Since childhood I have had many memorable experiences related to trees. The experiences cover a wide range from childhood activities like climbing trees, constructing tree houses, picking fruit, and cutting down a tree for Christmas, to more adult activities like planting and nurturing trees, observing the magic of rustling aspen leaves, walking through groves of giant redwoods, and mourning the loss of favorite trees that were downed by human or natural hands. My appreciation and connectedness to them has grown over the innumerable hours of studying and observing them. All these experiences have led to trees becoming a part of me as if they were close friends.

It was only natural then that I would incorporate images of trees into my work. Besides including them in some early sketches and the occasional use of tree branch images, Tree of Life is the first work in which a tree takes on a prominent roll. In the drawing a tree magically grows from a cloud floating in the sky.
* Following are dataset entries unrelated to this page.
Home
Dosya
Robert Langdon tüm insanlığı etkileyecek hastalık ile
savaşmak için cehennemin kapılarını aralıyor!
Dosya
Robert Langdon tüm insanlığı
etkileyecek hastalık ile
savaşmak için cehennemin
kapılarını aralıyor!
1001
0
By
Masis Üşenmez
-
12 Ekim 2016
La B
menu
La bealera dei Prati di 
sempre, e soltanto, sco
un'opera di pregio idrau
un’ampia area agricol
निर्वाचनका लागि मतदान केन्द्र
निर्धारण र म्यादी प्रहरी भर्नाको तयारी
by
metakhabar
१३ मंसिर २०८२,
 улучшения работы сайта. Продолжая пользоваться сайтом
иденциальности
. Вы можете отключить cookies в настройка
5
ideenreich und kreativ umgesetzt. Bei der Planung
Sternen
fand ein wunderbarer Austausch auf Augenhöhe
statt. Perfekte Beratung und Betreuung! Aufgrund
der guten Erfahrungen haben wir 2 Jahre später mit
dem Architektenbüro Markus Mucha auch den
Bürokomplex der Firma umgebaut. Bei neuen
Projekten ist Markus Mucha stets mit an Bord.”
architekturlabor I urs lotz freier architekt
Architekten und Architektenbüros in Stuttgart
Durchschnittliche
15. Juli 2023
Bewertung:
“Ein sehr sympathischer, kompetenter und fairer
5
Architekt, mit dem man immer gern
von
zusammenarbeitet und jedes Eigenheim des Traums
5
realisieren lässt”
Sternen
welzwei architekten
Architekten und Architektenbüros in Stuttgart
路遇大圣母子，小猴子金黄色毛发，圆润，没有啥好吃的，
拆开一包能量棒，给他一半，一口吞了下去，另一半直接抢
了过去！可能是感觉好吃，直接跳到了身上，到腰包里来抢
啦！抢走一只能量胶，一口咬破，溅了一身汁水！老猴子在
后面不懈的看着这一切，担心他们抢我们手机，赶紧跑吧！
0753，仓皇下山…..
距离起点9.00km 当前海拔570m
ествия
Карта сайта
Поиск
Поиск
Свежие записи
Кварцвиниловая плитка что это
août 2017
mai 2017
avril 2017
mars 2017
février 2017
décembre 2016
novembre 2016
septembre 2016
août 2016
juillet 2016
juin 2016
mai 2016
At its base the trunk dramatically forks into two main branches that wind their way up and around two figures, eventually meeting again at the top. The figures stand on the forked branches and are encircled by them as if they have been standing there as the tree has grown. The figures are in repose, calmly holding hands with their eyes closed. Their encirclement by the branches seems like a natural state. The unity of the figures with the tree represents how all of us are inextricably bound to nature.

Other than the differences between the figures and the variety and dynamics of the foliage, Tree of Life is a strictly symmetrical work. This pictorial structure, as well as the absence of any sense of threat or violence, makes the drawing exude a sense of tranquility. As a result an idealized scene is created - a kind of Garden of Eden reference that is heightened by the fruit hanging from the tree.

Tree of Life
1995, pastel and pencil on paper
12 x 9 in. (sheet: 13 1/8 x 10 1/4 in.)

Tree of Life (preliminary sketch)
1995, graphite on paper
11 1/2 x 8 1/8 in. (sheet: 11 1/2 x 8 1/8 in.)
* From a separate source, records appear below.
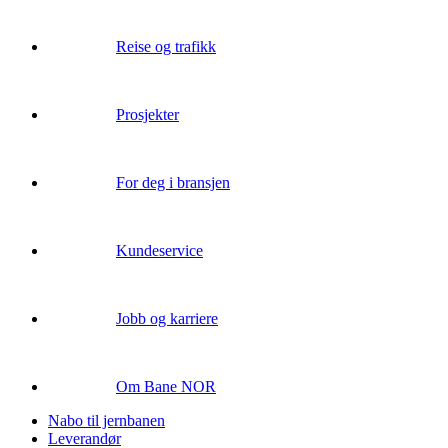
Reise og trafikk
Prosjekter
For deg i bransjen
Kundeservice
Jobb og karriere
Om Bane NOR
Nabo til jernbanen
Leverandør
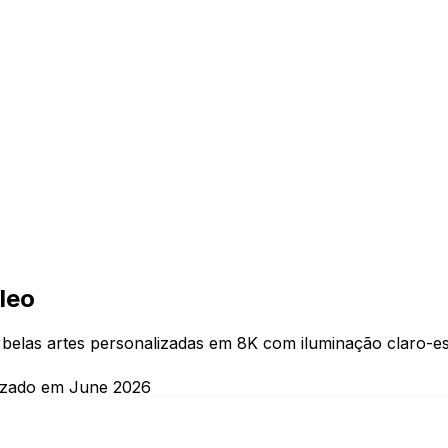
leo
re belas artes personalizadas em 8K com iluminação claro-e
izado em June 2026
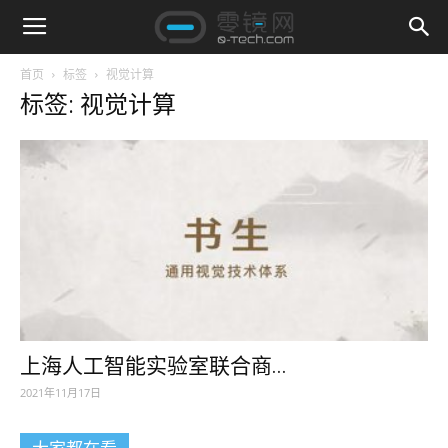
首页
标签
视觉计算
标签: 视觉计算
上海人工智能实验室联合商...
2021年11月17日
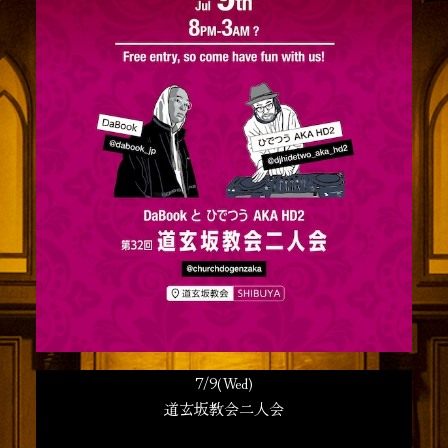
7/9(Wed)
道玄坂教会二人会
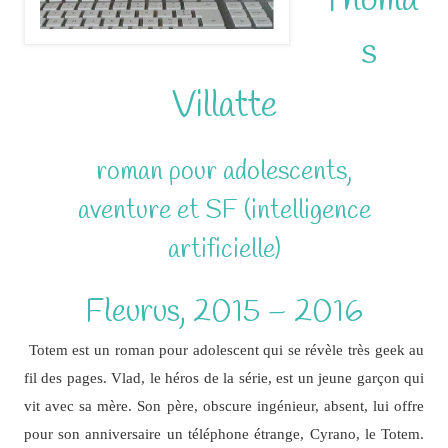
Thoma
s
Villatte
roman pour adolescents,
aventure et SF (intelligence
artificielle)
Fleurus, 2015 – 2016
Totem est un roman pour adolescent qui se révèle très geek au
fil des pages. Vlad, le héros de la série, est un jeune garçon qui
vit avec sa mère. Son père, obscure ingénieur, absent, lui offre
pour son anniversaire un téléphone étrange, Cyrano, le Totem.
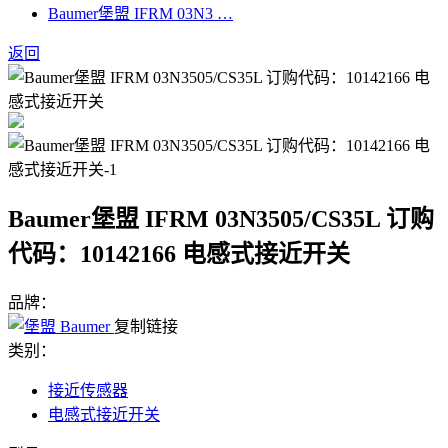
Baumer堡盟 IFRM 03N3 …
返回
Baumer堡盟 IFRM 03N3505/CS35L 订购
代码：10142166 电感式接近开关
品牌：
复制链接
类别：
接近传感器
电感式接近开关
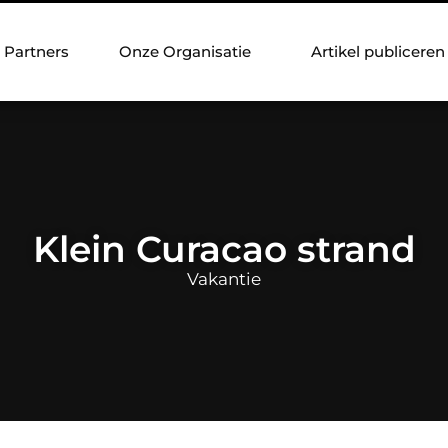
Partners
Onze Organisatie
Artikel publiceren
Klein Curacao strand
Vakantie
Tree of Life was done during the early stages of an intensive drawing period in 1995. The motivation for beginning the series of drawings was to realize new ideas because my paintings were taking a long time to complete. The process I followed was to use a pastel technique I had developed years earlier and to do one drawing a week. I began with a preliminary sketch and then used the sketch to execute the finished pastel. As the drawing series progressed the drawings began to take longer and longer to complete and after doing six in 1995 the series ended. I have continued to periodically use the pastel technique to this day.